» Exercise instructions: Could you return every record below exactly as it is written?
====== Supplied data ======
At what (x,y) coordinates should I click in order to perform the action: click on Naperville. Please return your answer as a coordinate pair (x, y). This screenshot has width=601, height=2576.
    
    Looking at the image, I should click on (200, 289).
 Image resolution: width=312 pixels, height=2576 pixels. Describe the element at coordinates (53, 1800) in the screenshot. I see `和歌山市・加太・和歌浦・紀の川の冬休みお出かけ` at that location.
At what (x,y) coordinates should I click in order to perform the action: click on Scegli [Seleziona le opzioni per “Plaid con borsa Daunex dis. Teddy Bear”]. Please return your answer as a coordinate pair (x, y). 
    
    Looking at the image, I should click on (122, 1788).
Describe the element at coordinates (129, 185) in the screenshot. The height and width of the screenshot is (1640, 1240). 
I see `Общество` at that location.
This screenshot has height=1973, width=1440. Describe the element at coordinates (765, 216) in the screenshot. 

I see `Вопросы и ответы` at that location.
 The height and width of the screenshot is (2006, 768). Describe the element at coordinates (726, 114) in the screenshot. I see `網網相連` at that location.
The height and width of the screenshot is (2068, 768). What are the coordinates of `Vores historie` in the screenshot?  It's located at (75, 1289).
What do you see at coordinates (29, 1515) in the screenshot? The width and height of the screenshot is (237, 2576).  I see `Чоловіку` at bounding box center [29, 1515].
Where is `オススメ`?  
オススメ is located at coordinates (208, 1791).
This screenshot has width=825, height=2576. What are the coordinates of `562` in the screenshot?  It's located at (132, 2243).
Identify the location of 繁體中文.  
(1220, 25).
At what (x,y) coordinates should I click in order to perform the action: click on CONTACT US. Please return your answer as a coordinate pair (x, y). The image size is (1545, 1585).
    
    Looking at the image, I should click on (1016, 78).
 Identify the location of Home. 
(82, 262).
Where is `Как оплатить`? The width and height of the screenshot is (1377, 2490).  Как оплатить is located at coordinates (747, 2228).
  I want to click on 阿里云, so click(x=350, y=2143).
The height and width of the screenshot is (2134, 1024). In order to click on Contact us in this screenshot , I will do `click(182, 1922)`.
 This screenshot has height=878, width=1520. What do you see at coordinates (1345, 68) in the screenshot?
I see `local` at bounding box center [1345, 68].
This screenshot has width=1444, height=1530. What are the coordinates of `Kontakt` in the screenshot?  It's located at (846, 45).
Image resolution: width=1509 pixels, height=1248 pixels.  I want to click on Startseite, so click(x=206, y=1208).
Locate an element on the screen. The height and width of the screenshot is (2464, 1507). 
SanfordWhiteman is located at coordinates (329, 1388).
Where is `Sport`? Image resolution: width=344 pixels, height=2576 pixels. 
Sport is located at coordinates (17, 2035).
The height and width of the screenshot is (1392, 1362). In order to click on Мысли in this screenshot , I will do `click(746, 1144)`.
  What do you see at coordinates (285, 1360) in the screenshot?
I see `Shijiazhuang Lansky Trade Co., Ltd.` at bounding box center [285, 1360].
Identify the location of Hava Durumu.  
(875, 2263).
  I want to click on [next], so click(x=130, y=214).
======
» Solution to the exercise:
At what (x,y) coordinates should I click in order to perform the action: click on Naperville. Please return your answer as a coordinate pair (x, y). This screenshot has width=601, height=2576.
    
    Looking at the image, I should click on (200, 289).
 Image resolution: width=312 pixels, height=2576 pixels. Describe the element at coordinates (53, 1800) in the screenshot. I see `和歌山市・加太・和歌浦・紀の川の冬休みお出かけ` at that location.
At what (x,y) coordinates should I click in order to perform the action: click on Scegli [Seleziona le opzioni per “Plaid con borsa Daunex dis. Teddy Bear”]. Please return your answer as a coordinate pair (x, y). 
    
    Looking at the image, I should click on (122, 1788).
Describe the element at coordinates (129, 185) in the screenshot. The height and width of the screenshot is (1640, 1240). 
I see `Общество` at that location.
This screenshot has height=1973, width=1440. Describe the element at coordinates (765, 216) in the screenshot. 

I see `Вопросы и ответы` at that location.
 The height and width of the screenshot is (2006, 768). Describe the element at coordinates (726, 114) in the screenshot. I see `網網相連` at that location.
The height and width of the screenshot is (2068, 768). What are the coordinates of `Vores historie` in the screenshot?  It's located at (75, 1289).
What do you see at coordinates (29, 1515) in the screenshot? The width and height of the screenshot is (237, 2576).  I see `Чоловіку` at bounding box center [29, 1515].
Where is `オススメ`?  
オススメ is located at coordinates (208, 1791).
This screenshot has width=825, height=2576. What are the coordinates of `562` in the screenshot?  It's located at (132, 2243).
Identify the location of 繁體中文.  
(1220, 25).
At what (x,y) coordinates should I click in order to perform the action: click on CONTACT US. Please return your answer as a coordinate pair (x, y). The image size is (1545, 1585).
    
    Looking at the image, I should click on (1016, 78).
 Identify the location of Home. 
(82, 262).
Where is `Как оплатить`? The width and height of the screenshot is (1377, 2490).  Как оплатить is located at coordinates (747, 2228).
  I want to click on 阿里云, so click(x=350, y=2143).
The height and width of the screenshot is (2134, 1024). In order to click on Contact us in this screenshot , I will do `click(182, 1922)`.
 This screenshot has height=878, width=1520. What do you see at coordinates (1345, 68) in the screenshot?
I see `local` at bounding box center [1345, 68].
This screenshot has width=1444, height=1530. What are the coordinates of `Kontakt` in the screenshot?  It's located at (846, 45).
Image resolution: width=1509 pixels, height=1248 pixels.  I want to click on Startseite, so click(x=206, y=1208).
Locate an element on the screen. The height and width of the screenshot is (2464, 1507). 
SanfordWhiteman is located at coordinates (329, 1388).
Where is `Sport`? Image resolution: width=344 pixels, height=2576 pixels. 
Sport is located at coordinates (17, 2035).
The height and width of the screenshot is (1392, 1362). In order to click on Мысли in this screenshot , I will do `click(746, 1144)`.
  What do you see at coordinates (285, 1360) in the screenshot?
I see `Shijiazhuang Lansky Trade Co., Ltd.` at bounding box center [285, 1360].
Identify the location of Hava Durumu.  
(875, 2263).
  I want to click on [next], so click(x=130, y=214).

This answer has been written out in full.